If you have an existing OpenTelemetry TracerProvider configured in your application (or if LangWatch is configured to use the global provider), you can use the community instrumentor’s instrument() method directly. LangWatch will automatically pick up the spans generated by these instrumentors as long as its exporter is part of the active TracerProvider.

import langwatch
import os
from haystack.document_stores import InMemoryDocumentStore
from haystack.nodes import PromptNode, PromptTemplate
from haystack.pipelines import Pipeline
from openinference.instrumentation.haystack import HaystackInstrumentor # Assuming this is the correct import

langwatch.setup()

# Instrument Haystack directly using OpenInference
HaystackInstrumentor().instrument()

document_store = InMemoryDocumentStore(use_bm25=True)
prompt_template = PromptTemplate(prompt="Summarize this for a 5-year old: {query}")
prompt_node = PromptNode(
    model_name_or_path="gpt-4o-mini",
    api_key=os.environ.get("OPENAI_API_KEY"),
    default_prompt_template=prompt_template
)
pipeline = Pipeline()
pipeline.add_node(component=prompt_node, name="SummarizerNode", inputs=["Query"])

@langwatch.trace(name="Haystack Pipeline with OpenInference (Direct)")
def run_haystack_pipeline_oi_direct(query: str):
    # Spans from Haystack operations should be captured by the directly configured instrumentor.
    result = pipeline.run(query=query)
    return result

if __name__ == "__main__":
    if not os.environ.get("OPENAI_API_KEY"):
        print("Please set the OPENAI_API_KEY environment variable.")
    else:
        user_query = "The quick brown fox jumps over the lazy dog."
        print(f"Running Haystack pipeline with OpenInference (direct) for query: {user_query}")
        output = run_haystack_pipeline_oi_direct(user_query)
        print("\n\nHaystack Pipeline Output:")
        print(output)

Key points for community instrumentors:

  • These instrumentors typically patch Haystack at a global level or integrate deeply with its execution flow (e.g., via BaseComponent or Pipeline hooks), meaning most Haystack operations should be captured once instrumented.
  • If using langwatch.setup(instrumentors=[...]), LangWatch handles the setup and lifecycle of the instrumentor.
  • If instrumenting directly (e.g., HaystackInstrumentor().instrument()), ensure that the TracerProvider used by the instrumentor is the same one LangWatch is exporting from.
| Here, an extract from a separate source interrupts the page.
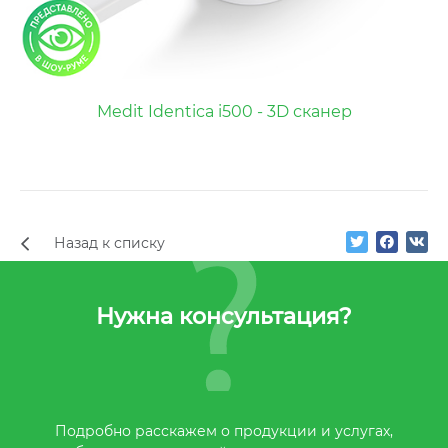
Medit Identica i500 - 3D сканер
Назад к списку
Нужна консультация?
Подробно расскажем о продукции и услугах,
This usually means LangWatch is configured to use an existing global provider or one you explicitly pass to langwatch.setup().
  • Always refer to the specific documentation of the community instrumentor (OpenInference or OpenLLMetry) for the most accurate and up-to-date installation and usage instructions, including the correct class names for instrumentors and any specific setup requirements for different Haystack versions or components.
  • The examples use a PromptNode with an OpenAI model for simplicity. Ensure you have the necessary API keys (e.g., OPENAI_API_KEY) set in your environment if you run these examples.